__RECORDED INFORMATION__

-- Opening Marker --

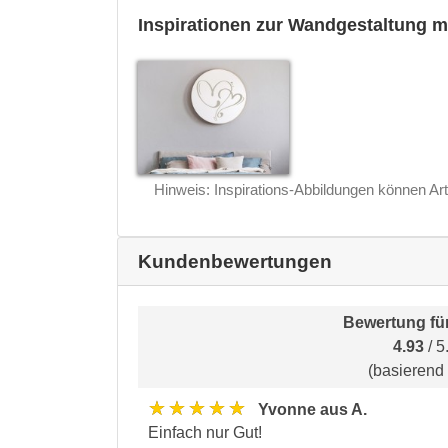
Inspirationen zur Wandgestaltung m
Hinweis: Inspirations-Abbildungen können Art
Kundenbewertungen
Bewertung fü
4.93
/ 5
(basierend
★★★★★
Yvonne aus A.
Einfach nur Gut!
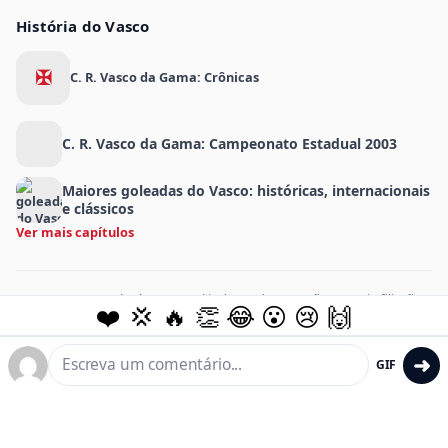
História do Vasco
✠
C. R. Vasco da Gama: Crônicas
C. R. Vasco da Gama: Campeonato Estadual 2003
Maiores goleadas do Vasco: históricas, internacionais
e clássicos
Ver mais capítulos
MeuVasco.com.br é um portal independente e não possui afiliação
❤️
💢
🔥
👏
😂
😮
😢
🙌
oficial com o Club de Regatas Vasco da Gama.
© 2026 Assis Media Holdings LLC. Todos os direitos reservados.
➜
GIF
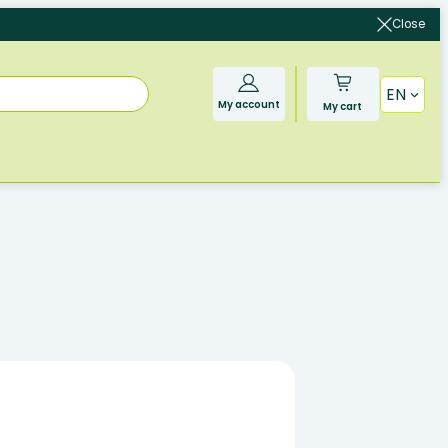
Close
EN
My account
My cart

-- Closing Marker --
-- Opening Marker --

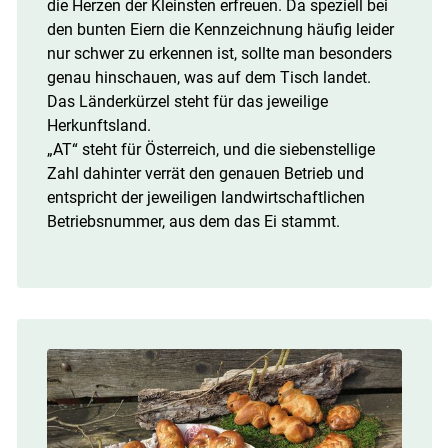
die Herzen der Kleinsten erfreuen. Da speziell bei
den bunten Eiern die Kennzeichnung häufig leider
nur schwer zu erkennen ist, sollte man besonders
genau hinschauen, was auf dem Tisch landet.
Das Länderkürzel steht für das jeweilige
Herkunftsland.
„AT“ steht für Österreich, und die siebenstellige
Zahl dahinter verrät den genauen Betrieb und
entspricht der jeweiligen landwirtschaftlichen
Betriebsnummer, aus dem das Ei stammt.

-- Closing Marker --
-- Opening Marker --

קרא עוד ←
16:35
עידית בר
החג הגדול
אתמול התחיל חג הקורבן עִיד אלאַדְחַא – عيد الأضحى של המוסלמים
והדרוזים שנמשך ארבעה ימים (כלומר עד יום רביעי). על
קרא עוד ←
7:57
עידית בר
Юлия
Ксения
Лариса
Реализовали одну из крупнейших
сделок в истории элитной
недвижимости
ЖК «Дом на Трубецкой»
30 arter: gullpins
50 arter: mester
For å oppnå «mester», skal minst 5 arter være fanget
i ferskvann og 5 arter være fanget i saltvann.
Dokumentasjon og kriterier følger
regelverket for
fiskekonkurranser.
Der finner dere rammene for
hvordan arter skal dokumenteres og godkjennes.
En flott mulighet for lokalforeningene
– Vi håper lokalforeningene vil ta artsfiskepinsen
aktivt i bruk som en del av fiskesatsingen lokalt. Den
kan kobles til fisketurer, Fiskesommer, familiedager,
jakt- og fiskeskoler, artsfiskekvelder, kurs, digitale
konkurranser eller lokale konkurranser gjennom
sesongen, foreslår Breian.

-- Closing Marker --

__TASK GOAL__
Reproduce exactly the entries above, limited to the lines from the one with "i ferskvann og" through the one with "sesongen, foreslår Breian.", both included.

__EXERCISE SOLUTION__
i ferskvann og 5 arter være fanget i saltvann.
Dokumentasjon og kriterier følger
regelverket for
fiskekonkurranser.
Der finner dere rammene for
hvordan arter skal dokumenteres og godkjennes.
En flott mulighet for lokalforeningene
– Vi håper lokalforeningene vil ta artsfiskepinsen
aktivt i bruk som en del av fiskesatsingen lokalt. Den
kan kobles til fisketurer, Fiskesommer, familiedager,
jakt- og fiskeskoler, artsfiskekvelder, kurs, digitale
konkurranser eller lokale konkurranser gjennom
sesongen, foreslår Breian.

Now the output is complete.